→ RECORDS FOR THE TASK:

● ● ● ● ●

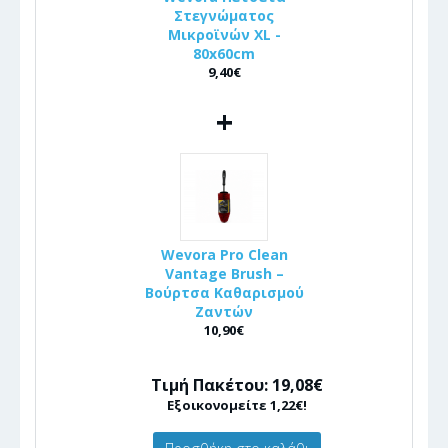
Στεγνώματος
Μικροϊνών XL -
80x60cm
9,40€
+
Wevora Pro Clean
Vantage Brush –
Βούρτσα Καθαρισμού
Ζαντών
10,90€
Τιμή Πακέτου: 19,08€
Εξοικονομείτε 1,22€!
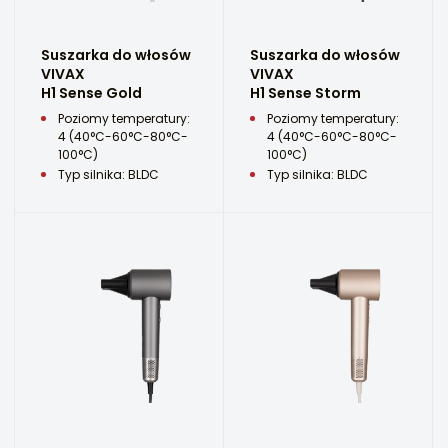
Suszarka do włosów
Suszarka do włosów
VIVAX
VIVAX
H1 Sense Gold
H1 Sense Storm
Poziomy temperatury:
Poziomy temperatury:
4 (40°C-60°C-80°C-
4 (40°C-60°C-80°C-
100°C)
100°C)
Typ silnika: BLDC
Typ silnika: BLDC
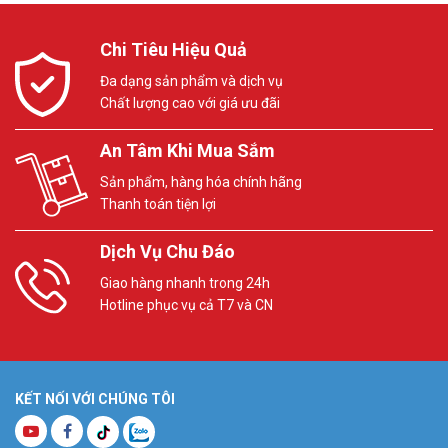
Chi Tiêu Hiệu Quả
Đa dạng sản phẩm và dịch vụ
Chất lượng cao với giá ưu đãi
An Tâm Khi Mua Sắm
Sản phẩm, hàng hóa chính hãng
Thanh toán tiện lợi
Dịch Vụ Chu Đáo
Giao hàng nhanh trong 24h
Hotline phục vụ cả T7 và CN
KẾT NỐI VỚI CHÚNG TÔI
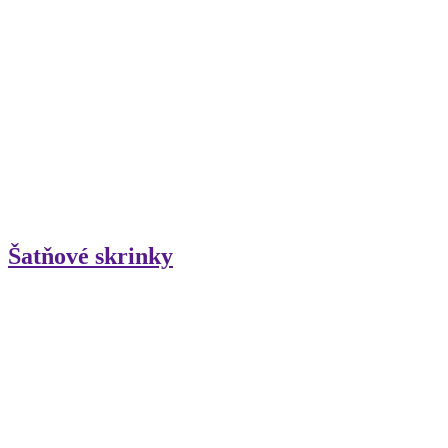
Šatňové skrinky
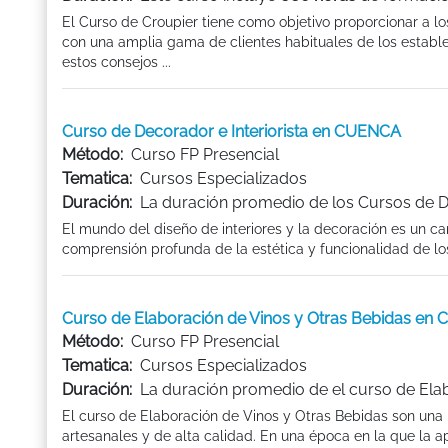
El Curso de Croupier tiene como objetivo proporcionar a l
con una amplia gama de clientes habituales de los establ
estos consejos ...
Curso de Decorador e Interiorista en CUENCA
Método:
Curso FP Presencial
Tematica:
Cursos Especializados
Duración:
La duración promedio de los Cursos de D
El mundo del diseño de interiores y la decoración es un c
comprensión profunda de la estética y funcionalidad de los 
Curso de Elaboración de Vinos y Otras Bebidas en
Método:
Curso FP Presencial
Tematica:
Cursos Especializados
Duración:
La duración promedio de el curso de Elab
El curso de Elaboración de Vinos y Otras Bebidas son un
artesanales y de alta calidad. En una época en la que la apr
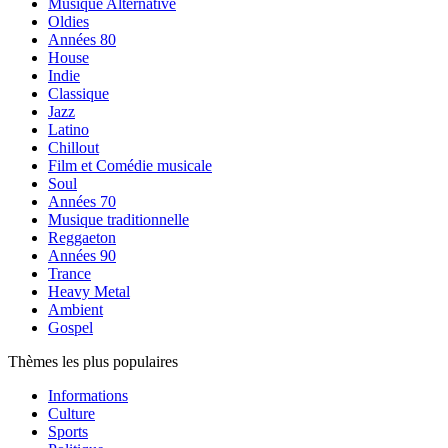
Musique Alternative
Oldies
Années 80
House
Indie
Classique
Jazz
Latino
Chillout
Film et Comédie musicale
Soul
Années 70
Musique traditionnelle
Reggaeton
Années 90
Trance
Heavy Metal
Ambient
Gospel
Thèmes les plus populaires
Informations
Culture
Sports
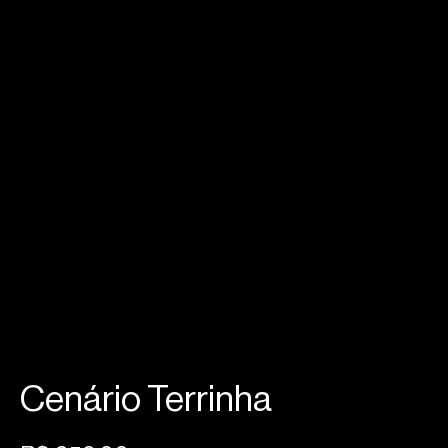
Cenário Terrinha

● ● ● ● ●

→ DIRECTIONS FOR THIS TASK: Write every record out again exactly, omitting the pictures they hold.

→ TASK ANSWER:
Στεγνώματος
Μικροϊνών XL -
80x60cm
9,40€
+
Wevora Pro Clean
Vantage Brush –
Βούρτσα Καθαρισμού
Ζαντών
10,90€
Τιμή Πακέτου: 19,08€
Εξοικονομείτε 1,22€!
Suszarka do włosów
Suszarka do włosów
VIVAX
VIVAX
H1 Sense Gold
H1 Sense Storm
Poziomy temperatury:
Poziomy temperatury:
4 (40°C-60°C-80°C-
4 (40°C-60°C-80°C-
100°C)
100°C)
Typ silnika: BLDC
Typ silnika: BLDC
Chi Tiêu Hiệu Quả
Đa dạng sản phẩm và dịch vụ
Chất lượng cao với giá ưu đãi
An Tâm Khi Mua Sắm
Sản phẩm, hàng hóa chính hãng
Thanh toán tiện lợi
Dịch Vụ Chu Đáo
Giao hàng nhanh trong 24h
Hotline phục vụ cả T7 và CN
KẾT NỐI VỚI CHÚNG TÔI
Šatňové skrinky
El Curso de Croupier tiene como objetivo proporcionar a l
con una amplia gama de clientes habituales de los establ
estos consejos ...
Curso de Decorador e Interiorista en CUENCA
Método:
Curso FP Presencial
Tematica:
Cursos Especializados
Duración:
La duración promedio de los Cursos de D
El mundo del diseño de interiores y la decoración es un c
comprensión profunda de la estética y funcionalidad de los 
Curso de Elaboración de Vinos y Otras Bebidas en
Método:
Curso FP Presencial
Tematica:
Cursos Especializados
Duración:
La duración promedio de el curso de Elab
El curso de Elaboración de Vinos y Otras Bebidas son un
artesanales y de alta calidad. En una época en la que la apr
Musique Alternative
Oldies
Années 80
House
Indie
Classique
Jazz
Latino
Chillout
Film et Comédie musicale
Soul
Années 70
Musique traditionnelle
Reggaeton
Années 90
Trance
Heavy Metal
Ambient
Gospel
Thèmes les plus populaires
Informations
Culture
Sports
Cenário Terrinha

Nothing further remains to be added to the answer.